Look, I wrote a book and it is amazing. I am trying to make money with it as well as help and encourage people who read it. It is the best book ever.
Why do I need to qualify my own book? I do think it is the best book ever. I wrote it and love it. It is something I made and it talks about my faith and my journey through life with a positive outcome. It is the best book ever. If you read it, you will feel that!
If everyone spends life comparing ourselves to others who we think are better, we will never rise. No, not better than others, but shine in our own way to our own audience. How can those who want to read my work read it if my shine is so dull it does not reflect light at all because I refuse to talk about it? So, I gonna let my light shine.
Following is an excerpt from Moroni Saw Me. The days were no always bright in my life. God's hand in my making was always evident from the things I learned or thought I learned.
DAIRY QUEEN HEALS WOUNDS. During Mom’s hospitalization for some illness related to her heart (leaving us to the care of the husband) my stepfather showed his disdain for my personality. I gather my stepfather felt stress with the pressure of taking care of us while Mom recovered in the hospital. In a whirlwind of emotion, he paraded through our rental home going on about some item with which someone had tampered.
Trying to show the seriousness of my not having tampered with that item, I said, "I didn't do it, and you could give me a lie detector test."
It was clever to say, and an earnest expression of my innocence.

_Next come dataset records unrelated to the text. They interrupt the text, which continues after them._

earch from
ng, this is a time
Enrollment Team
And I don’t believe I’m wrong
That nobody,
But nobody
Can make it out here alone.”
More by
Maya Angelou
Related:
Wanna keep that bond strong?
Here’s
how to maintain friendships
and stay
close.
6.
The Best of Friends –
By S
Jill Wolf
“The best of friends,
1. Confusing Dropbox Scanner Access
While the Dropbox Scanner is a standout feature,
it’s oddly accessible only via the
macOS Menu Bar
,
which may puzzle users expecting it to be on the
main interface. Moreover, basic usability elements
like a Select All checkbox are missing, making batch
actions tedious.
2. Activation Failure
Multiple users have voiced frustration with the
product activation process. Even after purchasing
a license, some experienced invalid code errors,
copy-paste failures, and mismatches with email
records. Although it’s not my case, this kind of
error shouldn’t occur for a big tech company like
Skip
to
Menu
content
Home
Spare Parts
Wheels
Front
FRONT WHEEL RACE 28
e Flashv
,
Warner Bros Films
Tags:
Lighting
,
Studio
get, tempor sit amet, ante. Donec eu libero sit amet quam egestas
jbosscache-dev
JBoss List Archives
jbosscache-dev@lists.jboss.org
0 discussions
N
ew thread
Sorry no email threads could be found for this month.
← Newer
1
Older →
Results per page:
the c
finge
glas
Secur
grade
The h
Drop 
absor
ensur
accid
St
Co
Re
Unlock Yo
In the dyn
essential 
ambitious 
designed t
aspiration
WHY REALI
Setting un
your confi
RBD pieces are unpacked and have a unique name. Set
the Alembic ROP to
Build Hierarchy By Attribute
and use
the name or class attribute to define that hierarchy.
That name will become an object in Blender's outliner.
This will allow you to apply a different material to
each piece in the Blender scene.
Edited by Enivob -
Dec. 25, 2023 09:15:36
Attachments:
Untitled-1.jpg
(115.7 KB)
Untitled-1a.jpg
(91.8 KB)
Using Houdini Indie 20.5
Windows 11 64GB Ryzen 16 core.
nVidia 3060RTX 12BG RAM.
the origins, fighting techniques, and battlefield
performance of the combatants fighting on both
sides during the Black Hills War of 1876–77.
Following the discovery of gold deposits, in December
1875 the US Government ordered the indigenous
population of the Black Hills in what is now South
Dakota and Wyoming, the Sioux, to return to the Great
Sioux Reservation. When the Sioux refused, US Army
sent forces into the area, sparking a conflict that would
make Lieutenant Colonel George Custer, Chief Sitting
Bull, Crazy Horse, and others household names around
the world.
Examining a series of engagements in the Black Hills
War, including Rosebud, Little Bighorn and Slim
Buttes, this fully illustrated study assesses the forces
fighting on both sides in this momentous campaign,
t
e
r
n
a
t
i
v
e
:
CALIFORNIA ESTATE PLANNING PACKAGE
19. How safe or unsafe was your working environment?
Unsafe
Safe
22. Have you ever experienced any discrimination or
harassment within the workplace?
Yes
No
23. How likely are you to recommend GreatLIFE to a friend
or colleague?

He, however, had listened to my arrogant voice and condescending behavior for months I suppose—reaching his threshold for tolerance. Though I intended no condescension (at least that time) my stepdad understood it differently.
Charging into my room with a thick leather belt, he yelled, “You think you so smart? …always got something smart to say! Well, I’m tired of it!”
The man commenced beating me with the belt for old and new. Honestly, I thought he was mad, as in crazy, to attack me that way because he had never put his hands on me before that day to whup! He grabbed me once while he and Mom were dating, but he whupped me this time. I felt traumatized because it was my understanding that he did not have the right to whup me.
Crying, I tried to explain to him that I was not trying to be disrespectful. He did not want to hear it, and my kid-brain felt confused. My adult brain understands his frustration as I think back on the incident. Having children of my own, I understand wanting to discipline for old and new. I also understand that doing so is wrong. I am also my kids’ biological father who has been there from birth. He was not that to me.
The next day he bribed my brother and me with Dairy Queen food. Mom came home that day, which is why he wanted to butter us up. I remember telling my brother Reggie that it did not matter that he beat me because of that treat. It was a temporary balm to my wounded ego and body, but I did not in truth forgive or forget at that time.